And this one too is Stutthoff. Look at what stands at the center of this image… beside the crematorium and in view of the gallows… a cross! I realized that my people, at least people who too called themselves Christian, had as much and more to do with the events of history that gave rise to Israel-Palestine as anyone. I realized that I too represented part of this story, and I’ve come to understand something of the force that moved my Mennonite parents, who had found friendship with Jews in their youth, to come to this place, to try to reach out across the gulf of horror and pain, to engage the twisted perceptions of the God they knew, and to somehow seek reconciliation and healing.

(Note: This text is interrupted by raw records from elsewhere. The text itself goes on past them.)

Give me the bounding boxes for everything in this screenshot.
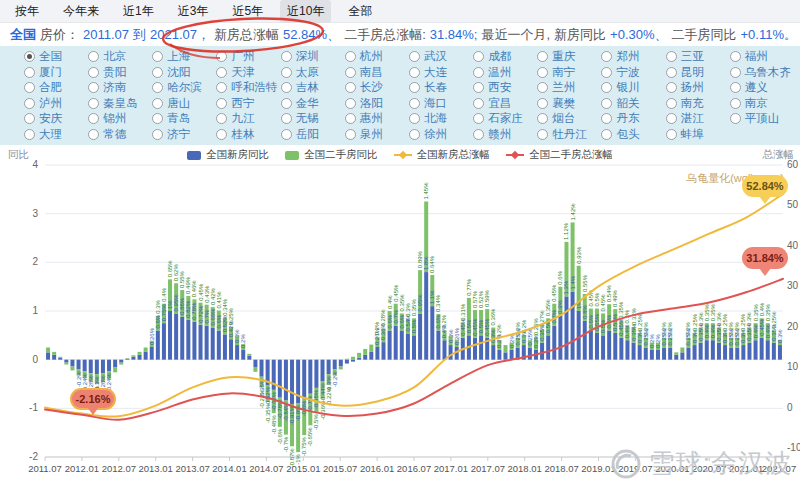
- chart-plot-area[interactable]: 43210-1-26050403020100-102011.072012.012…: [0, 145, 800, 483]
- tab-按年[interactable]: 按年: [8, 0, 46, 23]
- radio-icon[interactable]: [730, 67, 741, 78]
- legend-item-used-bar[interactable]: 全国二手房同比: [285, 148, 378, 162]
- radio-icon[interactable]: [216, 129, 227, 140]
- radio-icon[interactable]: [88, 82, 99, 93]
- radio-icon[interactable]: [216, 113, 227, 124]
- radio-icon[interactable]: [345, 67, 356, 78]
- city-option-南昌[interactable]: 南昌: [345, 65, 409, 80]
- radio-icon[interactable]: [601, 98, 612, 109]
- radio-icon[interactable]: [152, 98, 163, 109]
- radio-icon[interactable]: [537, 113, 548, 124]
- city-option-牡丹江[interactable]: 牡丹江: [537, 127, 601, 142]
- radio-icon[interactable]: [88, 51, 99, 62]
- city-option-桂林[interactable]: 桂林: [216, 127, 280, 142]
- city-option-唐山[interactable]: 唐山: [152, 96, 216, 111]
- city-option-安庆[interactable]: 安庆: [24, 111, 88, 126]
- radio-icon[interactable]: [345, 129, 356, 140]
- radio-icon[interactable]: [473, 51, 484, 62]
- radio-icon[interactable]: [281, 67, 292, 78]
- city-option-兰州[interactable]: 兰州: [537, 80, 601, 95]
- city-option-泉州[interactable]: 泉州: [345, 127, 409, 142]
- tab-全部[interactable]: 全部: [341, 0, 379, 23]
- city-option-杭州[interactable]: 杭州: [345, 49, 409, 64]
- radio-icon[interactable]: [409, 67, 420, 78]
- city-option-宜昌[interactable]: 宜昌: [473, 96, 537, 111]
- city-option-洛阳[interactable]: 洛阳: [345, 96, 409, 111]
- city-option-襄樊[interactable]: 襄樊: [537, 96, 601, 111]
- city-option-天津[interactable]: 天津: [216, 65, 280, 80]
- city-option-贵阳[interactable]: 贵阳: [88, 65, 152, 80]
- radio-icon[interactable]: [473, 82, 484, 93]
- city-option-福州[interactable]: 福州: [730, 49, 794, 64]
- city-option-金华[interactable]: 金华: [281, 96, 345, 111]
- city-option-丹东[interactable]: 丹东: [601, 111, 665, 126]
- radio-icon[interactable]: [409, 129, 420, 140]
- city-option-济宁[interactable]: 济宁: [152, 127, 216, 142]
- legend-item-new-bar[interactable]: 全国新房同比: [187, 148, 269, 162]
- city-option-惠州[interactable]: 惠州: [345, 111, 409, 126]
- city-option-呼和浩特[interactable]: 呼和浩特: [216, 80, 280, 95]
- tab-今年来[interactable]: 今年来: [56, 0, 106, 23]
- city-option-乌鲁木齐[interactable]: 乌鲁木齐: [730, 65, 794, 80]
- radio-icon[interactable]: [473, 113, 484, 124]
- radio-icon[interactable]: [152, 113, 163, 124]
- city-option-海口[interactable]: 海口: [409, 96, 473, 111]
- city-option-大连[interactable]: 大连: [409, 65, 473, 80]
- city-option-温州[interactable]: 温州: [473, 65, 537, 80]
- radio-icon[interactable]: [537, 51, 548, 62]
- radio-icon[interactable]: [281, 113, 292, 124]
- radio-icon[interactable]: [409, 51, 420, 62]
- radio-icon[interactable]: [345, 82, 356, 93]
- city-option-南充[interactable]: 南充: [666, 96, 730, 111]
- city-option-泸州[interactable]: 泸州: [24, 96, 88, 111]
- city-option-长沙[interactable]: 长沙: [345, 80, 409, 95]
- city-option-九江[interactable]: 九江: [216, 111, 280, 126]
- city-option-扬州[interactable]: 扬州: [666, 80, 730, 95]
- tab-近10年[interactable]: 近10年: [280, 0, 331, 23]
- radio-icon[interactable]: [601, 113, 612, 124]
- radio-icon[interactable]: [537, 98, 548, 109]
- city-option-秦皇岛[interactable]: 秦皇岛: [88, 96, 152, 111]
- city-option-成都[interactable]: 成都: [473, 49, 537, 64]
- radio-icon[interactable]: [24, 129, 35, 140]
- radio-icon[interactable]: [152, 67, 163, 78]
- tab-近5年[interactable]: 近5年: [225, 0, 270, 23]
- radio-icon[interactable]: [24, 51, 35, 62]
- city-option-重庆[interactable]: 重庆: [537, 49, 601, 64]
- radio-icon[interactable]: [409, 82, 420, 93]
- radio-icon[interactable]: [88, 98, 99, 109]
- legend-item-used-line[interactable]: 全国二手房总涨幅: [506, 148, 613, 162]
- city-option-石家庄[interactable]: 石家庄: [473, 111, 537, 126]
- city-option-西安[interactable]: 西安: [473, 80, 537, 95]
- radio-icon[interactable]: [216, 98, 227, 109]
- radio-icon[interactable]: [88, 67, 99, 78]
- radio-icon[interactable]: [730, 113, 741, 124]
- radio-icon[interactable]: [24, 82, 35, 93]
- city-option-蚌埠[interactable]: 蚌埠: [666, 127, 730, 142]
- city-option-韶关[interactable]: 韶关: [601, 96, 665, 111]
- radio-icon[interactable]: [601, 129, 612, 140]
- city-option-昆明[interactable]: 昆明: [666, 65, 730, 80]
- city-option-银川[interactable]: 银川: [601, 80, 665, 95]
- city-option-湛江[interactable]: 湛江: [666, 111, 730, 126]
- city-option-常德[interactable]: 常德: [88, 127, 152, 142]
- radio-icon[interactable]: [24, 113, 35, 124]
- radio-icon[interactable]: [281, 82, 292, 93]
- radio-icon[interactable]: [666, 51, 677, 62]
- tab-近3年[interactable]: 近3年: [171, 0, 216, 23]
- radio-icon[interactable]: [601, 51, 612, 62]
- radio-icon[interactable]: [24, 67, 35, 78]
- radio-icon[interactable]: [345, 98, 356, 109]
- city-option-岳阳[interactable]: 岳阳: [281, 127, 345, 142]
- radio-icon[interactable]: [216, 67, 227, 78]
- city-option-太原[interactable]: 太原: [281, 65, 345, 80]
- city-option-哈尔滨[interactable]: 哈尔滨: [152, 80, 216, 95]
- radio-icon[interactable]: [730, 82, 741, 93]
- city-option-徐州[interactable]: 徐州: [409, 127, 473, 142]
- city-option-厦门[interactable]: 厦门: [24, 65, 88, 80]
- radio-icon[interactable]: [88, 113, 99, 124]
- radio-icon[interactable]: [152, 51, 163, 62]
- radio-icon[interactable]: [730, 98, 741, 109]
- city-option-全国[interactable]: 全国: [24, 49, 88, 64]
- city-option-锦州[interactable]: 锦州: [88, 111, 152, 126]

In 1967 things began to intensify in the international chemistry around us, as incidents along Israel’s borders took more adversarial turns. As Egyptian and Syrian artillery and tanks appeared in alarming numbers the first week of June along the Suez Canal and in the Golan Heights and all indications pointed toward war, the call went out to all residents of Israel to dig bomb shelters in our yards and black out our windows and street lights and car lights in the event of an attack by night. I remember the roar of jets flying low, air raid sirens and sonic booms, and the whistle of missiles overhead, and running for shelter, my heart pounding, wondering where they were aimed, and where they would fall, and what was happening just beyond the horizons all around us. I learned several weeks later that Chesi, then 17, had been called to the front lines to fight for what they thought was their survival.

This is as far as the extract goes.